WORK REQUEST: Exact copies of all the records are to be output.

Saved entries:

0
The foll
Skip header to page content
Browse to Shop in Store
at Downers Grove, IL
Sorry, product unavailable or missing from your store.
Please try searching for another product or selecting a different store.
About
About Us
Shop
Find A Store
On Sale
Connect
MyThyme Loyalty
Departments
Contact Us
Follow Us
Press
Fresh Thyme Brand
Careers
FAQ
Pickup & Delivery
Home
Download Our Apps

ANSWER SECTION:
0
The foll
Skip header to page content
Browse to Shop in Store
at Downers Grove, IL
Sorry, product unavailable or missing from your store.
Please try searching for another product or selecting a different store.
About
About Us
Shop
Find A Store
On Sale
Connect
MyThyme Loyalty
Departments
Contact Us
Follow Us
Press
Fresh Thyme Brand
Careers
FAQ
Pickup & Delivery
Home
Download Our Apps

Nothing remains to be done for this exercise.